Circa il 60% di tutte le malattie infettive negli esseri umani sono zoonotiche, così come il 75% di tutte le malattie infettive emergenti. In media, secondo l’ultimo rapporto IPBES, la massima autorità scientifica su natura e biodiversità, una nuova malattia infettiva emerge nell’uomo ogni quattro mesi. Molte provengono dalla fauna selvatica. Il bestiame spesso funge da ponte epidemiologico tra fauna selvatica e infezioni umane. Questo è particolarmente vero per gli animali allevati in modo intensivo, nelle cui popolazioni manca quel grado di diversità genetica che fornisce resilienza alle infezioni. Per non parlare del numero eccessivo di animali in poco spazio e delle precarie condizioni igieniche.

Un esempio di animali che agiscono come “ponte della malattia” è l’influenza aviaria, i cui virus prima circolavano negli uccelli selvatici, poi hanno infettato il pollame domestico e da questi l’uomo.

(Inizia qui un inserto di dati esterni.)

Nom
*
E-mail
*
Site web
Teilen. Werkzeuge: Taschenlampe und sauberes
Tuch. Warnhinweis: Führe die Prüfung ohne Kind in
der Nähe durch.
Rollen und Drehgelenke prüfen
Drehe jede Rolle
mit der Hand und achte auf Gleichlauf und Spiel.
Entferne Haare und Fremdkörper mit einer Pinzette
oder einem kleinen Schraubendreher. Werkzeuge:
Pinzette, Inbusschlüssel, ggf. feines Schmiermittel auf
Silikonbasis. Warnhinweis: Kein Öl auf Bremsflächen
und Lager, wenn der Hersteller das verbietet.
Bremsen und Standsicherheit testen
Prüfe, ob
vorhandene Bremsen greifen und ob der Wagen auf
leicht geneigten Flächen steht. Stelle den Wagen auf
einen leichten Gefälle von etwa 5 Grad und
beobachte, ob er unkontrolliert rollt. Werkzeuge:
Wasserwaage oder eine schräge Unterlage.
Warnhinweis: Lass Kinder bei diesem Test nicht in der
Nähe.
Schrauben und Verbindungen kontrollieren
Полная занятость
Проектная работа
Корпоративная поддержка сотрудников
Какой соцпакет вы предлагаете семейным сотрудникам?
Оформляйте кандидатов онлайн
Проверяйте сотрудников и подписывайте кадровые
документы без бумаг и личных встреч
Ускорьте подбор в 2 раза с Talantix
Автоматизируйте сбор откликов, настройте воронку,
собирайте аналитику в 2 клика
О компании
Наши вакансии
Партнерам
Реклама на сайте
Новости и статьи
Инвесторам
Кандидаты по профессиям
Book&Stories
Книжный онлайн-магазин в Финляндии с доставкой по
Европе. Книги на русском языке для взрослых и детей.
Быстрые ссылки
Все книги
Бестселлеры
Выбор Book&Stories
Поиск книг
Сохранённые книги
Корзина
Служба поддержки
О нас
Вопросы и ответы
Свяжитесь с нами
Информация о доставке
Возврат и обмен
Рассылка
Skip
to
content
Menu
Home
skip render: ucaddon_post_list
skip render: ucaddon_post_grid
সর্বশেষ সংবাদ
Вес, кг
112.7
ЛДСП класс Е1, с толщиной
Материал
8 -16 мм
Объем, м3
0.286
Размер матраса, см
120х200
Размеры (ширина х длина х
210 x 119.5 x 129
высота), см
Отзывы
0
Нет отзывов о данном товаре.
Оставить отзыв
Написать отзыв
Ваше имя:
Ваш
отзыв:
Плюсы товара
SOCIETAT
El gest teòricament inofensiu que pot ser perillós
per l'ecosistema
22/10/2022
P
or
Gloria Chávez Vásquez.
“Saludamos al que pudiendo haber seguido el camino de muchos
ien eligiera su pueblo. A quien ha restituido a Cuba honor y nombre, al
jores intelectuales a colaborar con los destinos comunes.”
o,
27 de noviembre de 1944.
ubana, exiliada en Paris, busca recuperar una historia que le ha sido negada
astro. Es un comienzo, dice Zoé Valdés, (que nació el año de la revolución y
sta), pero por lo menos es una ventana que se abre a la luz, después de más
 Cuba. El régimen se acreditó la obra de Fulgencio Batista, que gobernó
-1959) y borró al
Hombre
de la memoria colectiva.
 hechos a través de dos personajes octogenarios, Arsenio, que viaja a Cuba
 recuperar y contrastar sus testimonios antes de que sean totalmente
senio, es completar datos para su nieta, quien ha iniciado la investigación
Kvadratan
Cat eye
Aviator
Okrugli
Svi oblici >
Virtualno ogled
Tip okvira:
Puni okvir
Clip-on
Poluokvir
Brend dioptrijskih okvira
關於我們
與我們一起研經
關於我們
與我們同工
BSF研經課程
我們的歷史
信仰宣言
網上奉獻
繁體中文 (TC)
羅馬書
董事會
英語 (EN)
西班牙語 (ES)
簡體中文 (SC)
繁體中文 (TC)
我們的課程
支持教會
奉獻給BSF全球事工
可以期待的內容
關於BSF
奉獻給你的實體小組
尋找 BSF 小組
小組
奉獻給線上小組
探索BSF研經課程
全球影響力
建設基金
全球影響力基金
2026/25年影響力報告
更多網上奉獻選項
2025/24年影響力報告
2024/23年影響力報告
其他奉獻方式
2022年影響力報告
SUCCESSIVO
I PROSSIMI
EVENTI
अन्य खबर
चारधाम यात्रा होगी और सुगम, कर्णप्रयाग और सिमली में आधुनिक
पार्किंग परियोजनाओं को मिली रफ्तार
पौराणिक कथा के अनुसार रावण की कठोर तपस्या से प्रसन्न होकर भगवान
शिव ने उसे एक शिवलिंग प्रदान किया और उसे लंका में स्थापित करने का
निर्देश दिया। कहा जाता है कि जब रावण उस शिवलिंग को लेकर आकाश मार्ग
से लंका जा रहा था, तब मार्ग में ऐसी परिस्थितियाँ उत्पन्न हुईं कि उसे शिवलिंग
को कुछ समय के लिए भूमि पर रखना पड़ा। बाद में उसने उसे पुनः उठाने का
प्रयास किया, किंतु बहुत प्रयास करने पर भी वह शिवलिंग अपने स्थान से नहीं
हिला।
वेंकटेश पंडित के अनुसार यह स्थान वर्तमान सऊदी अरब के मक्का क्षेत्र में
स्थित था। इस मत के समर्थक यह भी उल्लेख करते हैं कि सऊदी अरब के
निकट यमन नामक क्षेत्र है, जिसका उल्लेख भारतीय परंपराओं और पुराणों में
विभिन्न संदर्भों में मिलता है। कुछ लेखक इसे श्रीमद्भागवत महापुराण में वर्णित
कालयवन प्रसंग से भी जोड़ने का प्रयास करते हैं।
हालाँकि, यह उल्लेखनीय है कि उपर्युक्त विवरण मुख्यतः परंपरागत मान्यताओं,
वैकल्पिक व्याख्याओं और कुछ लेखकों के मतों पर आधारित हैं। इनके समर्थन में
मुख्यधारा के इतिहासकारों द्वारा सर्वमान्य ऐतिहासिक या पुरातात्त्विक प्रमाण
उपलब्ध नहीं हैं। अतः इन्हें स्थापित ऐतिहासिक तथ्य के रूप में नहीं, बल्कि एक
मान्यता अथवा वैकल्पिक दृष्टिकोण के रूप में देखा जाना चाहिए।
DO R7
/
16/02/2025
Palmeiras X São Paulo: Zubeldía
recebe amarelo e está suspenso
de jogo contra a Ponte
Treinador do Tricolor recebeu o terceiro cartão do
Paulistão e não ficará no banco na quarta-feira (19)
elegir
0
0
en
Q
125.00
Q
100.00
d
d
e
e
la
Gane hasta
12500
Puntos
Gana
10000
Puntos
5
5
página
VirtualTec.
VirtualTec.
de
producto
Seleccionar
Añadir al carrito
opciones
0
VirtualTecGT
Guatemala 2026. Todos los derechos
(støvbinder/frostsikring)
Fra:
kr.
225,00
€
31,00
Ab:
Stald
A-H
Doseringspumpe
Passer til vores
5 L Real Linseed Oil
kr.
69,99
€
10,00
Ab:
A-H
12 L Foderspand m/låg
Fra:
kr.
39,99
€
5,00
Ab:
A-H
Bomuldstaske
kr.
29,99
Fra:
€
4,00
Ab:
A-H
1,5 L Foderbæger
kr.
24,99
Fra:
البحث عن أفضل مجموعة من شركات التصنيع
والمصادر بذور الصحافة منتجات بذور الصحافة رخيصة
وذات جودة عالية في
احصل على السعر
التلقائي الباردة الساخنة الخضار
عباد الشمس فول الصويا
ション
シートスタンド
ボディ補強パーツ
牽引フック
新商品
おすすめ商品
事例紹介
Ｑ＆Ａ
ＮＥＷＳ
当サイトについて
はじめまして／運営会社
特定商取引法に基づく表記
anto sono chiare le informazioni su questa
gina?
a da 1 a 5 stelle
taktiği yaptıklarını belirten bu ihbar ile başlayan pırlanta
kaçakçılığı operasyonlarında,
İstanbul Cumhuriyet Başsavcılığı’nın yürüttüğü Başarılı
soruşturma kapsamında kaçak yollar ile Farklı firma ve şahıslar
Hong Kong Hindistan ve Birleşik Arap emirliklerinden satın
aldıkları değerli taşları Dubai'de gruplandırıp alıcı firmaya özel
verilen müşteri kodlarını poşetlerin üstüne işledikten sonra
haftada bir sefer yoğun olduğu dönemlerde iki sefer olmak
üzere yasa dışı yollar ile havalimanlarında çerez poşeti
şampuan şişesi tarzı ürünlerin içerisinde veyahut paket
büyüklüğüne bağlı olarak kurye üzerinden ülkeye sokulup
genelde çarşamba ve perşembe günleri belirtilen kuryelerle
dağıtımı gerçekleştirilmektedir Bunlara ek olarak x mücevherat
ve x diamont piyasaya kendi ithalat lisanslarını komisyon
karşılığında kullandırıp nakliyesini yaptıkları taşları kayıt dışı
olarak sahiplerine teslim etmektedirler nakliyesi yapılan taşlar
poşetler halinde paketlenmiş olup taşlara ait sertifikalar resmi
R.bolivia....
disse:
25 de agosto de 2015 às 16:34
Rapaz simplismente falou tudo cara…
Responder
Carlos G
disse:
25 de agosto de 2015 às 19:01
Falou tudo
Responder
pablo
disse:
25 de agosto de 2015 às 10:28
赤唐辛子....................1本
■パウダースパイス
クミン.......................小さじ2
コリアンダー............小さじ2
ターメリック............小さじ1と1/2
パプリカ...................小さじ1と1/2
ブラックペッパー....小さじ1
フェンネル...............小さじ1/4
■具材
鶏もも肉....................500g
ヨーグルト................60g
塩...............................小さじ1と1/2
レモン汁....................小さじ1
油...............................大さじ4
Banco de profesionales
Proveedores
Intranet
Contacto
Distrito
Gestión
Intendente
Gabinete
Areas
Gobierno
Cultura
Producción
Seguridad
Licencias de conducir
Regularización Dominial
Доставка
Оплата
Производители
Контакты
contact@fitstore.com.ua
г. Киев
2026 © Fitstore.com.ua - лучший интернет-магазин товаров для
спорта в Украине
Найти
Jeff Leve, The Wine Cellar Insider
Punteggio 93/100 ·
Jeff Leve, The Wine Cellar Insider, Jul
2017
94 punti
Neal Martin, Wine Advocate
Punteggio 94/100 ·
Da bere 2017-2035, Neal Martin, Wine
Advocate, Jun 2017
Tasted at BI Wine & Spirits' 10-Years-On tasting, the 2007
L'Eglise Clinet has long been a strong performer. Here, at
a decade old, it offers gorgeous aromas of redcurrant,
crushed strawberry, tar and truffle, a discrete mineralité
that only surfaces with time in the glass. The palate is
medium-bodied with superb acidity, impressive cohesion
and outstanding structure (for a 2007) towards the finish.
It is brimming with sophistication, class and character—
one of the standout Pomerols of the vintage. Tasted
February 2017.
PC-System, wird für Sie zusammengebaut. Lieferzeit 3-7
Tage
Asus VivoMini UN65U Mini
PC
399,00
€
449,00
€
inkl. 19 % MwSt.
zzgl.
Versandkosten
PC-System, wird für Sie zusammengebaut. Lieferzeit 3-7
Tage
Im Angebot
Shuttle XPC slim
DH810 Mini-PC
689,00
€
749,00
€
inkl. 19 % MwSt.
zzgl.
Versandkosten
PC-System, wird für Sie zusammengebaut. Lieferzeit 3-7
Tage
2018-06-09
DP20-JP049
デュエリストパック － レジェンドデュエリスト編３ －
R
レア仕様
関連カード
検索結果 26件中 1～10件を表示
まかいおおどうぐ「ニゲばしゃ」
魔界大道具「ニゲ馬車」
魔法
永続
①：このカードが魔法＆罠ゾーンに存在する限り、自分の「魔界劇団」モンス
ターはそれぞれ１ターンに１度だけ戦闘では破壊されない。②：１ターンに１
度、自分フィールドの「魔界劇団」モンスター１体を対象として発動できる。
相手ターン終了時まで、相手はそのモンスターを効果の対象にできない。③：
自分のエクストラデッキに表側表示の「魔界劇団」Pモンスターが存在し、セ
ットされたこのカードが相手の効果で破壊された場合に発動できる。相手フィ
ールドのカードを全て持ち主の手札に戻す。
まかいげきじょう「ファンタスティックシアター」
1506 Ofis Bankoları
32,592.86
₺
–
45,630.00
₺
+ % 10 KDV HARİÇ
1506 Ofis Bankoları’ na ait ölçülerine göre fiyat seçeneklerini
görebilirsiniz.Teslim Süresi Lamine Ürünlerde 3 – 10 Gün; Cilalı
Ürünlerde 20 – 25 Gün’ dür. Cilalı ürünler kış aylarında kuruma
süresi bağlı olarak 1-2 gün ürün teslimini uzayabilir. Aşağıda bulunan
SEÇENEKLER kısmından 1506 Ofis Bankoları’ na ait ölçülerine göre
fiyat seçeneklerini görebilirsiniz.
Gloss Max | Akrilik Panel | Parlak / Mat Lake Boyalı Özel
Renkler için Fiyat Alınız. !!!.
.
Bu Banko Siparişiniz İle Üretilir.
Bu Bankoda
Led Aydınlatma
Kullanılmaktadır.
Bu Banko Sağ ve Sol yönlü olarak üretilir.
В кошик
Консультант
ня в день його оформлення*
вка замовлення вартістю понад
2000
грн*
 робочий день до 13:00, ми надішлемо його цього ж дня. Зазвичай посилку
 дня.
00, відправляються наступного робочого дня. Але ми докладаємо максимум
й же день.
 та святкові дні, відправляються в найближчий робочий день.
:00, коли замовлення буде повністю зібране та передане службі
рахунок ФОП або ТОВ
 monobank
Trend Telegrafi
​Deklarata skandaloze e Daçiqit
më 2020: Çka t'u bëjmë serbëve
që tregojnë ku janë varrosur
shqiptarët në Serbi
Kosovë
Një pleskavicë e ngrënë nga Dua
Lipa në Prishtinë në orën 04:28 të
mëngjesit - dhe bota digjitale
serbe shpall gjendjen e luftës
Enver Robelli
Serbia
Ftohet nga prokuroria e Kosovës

Gli esperti affermano che in futuro le pandemie potrebbero affiorare con maggiore frequenza, propagarsi più rapidamente, causare più danni alle economie mondiali e più morti del Covid-19. Questo rischio può essere notevolmente ridotto, contenendo le attività umane che causano la perdita di biodiversità, aumentando il livello di conservazione della natura, allargando l’estensione delle aree protette esistenti e creandone delle nuove, riducendo lo sfruttamento insostenibile delle regioni del pianeta ad alto grado di biodiversità. Ciò ridurrà il contatto tra fauna selvatica, animali d’allevamento e esseri umani e aiuterà a prevenire la diffusione di nuove malattie.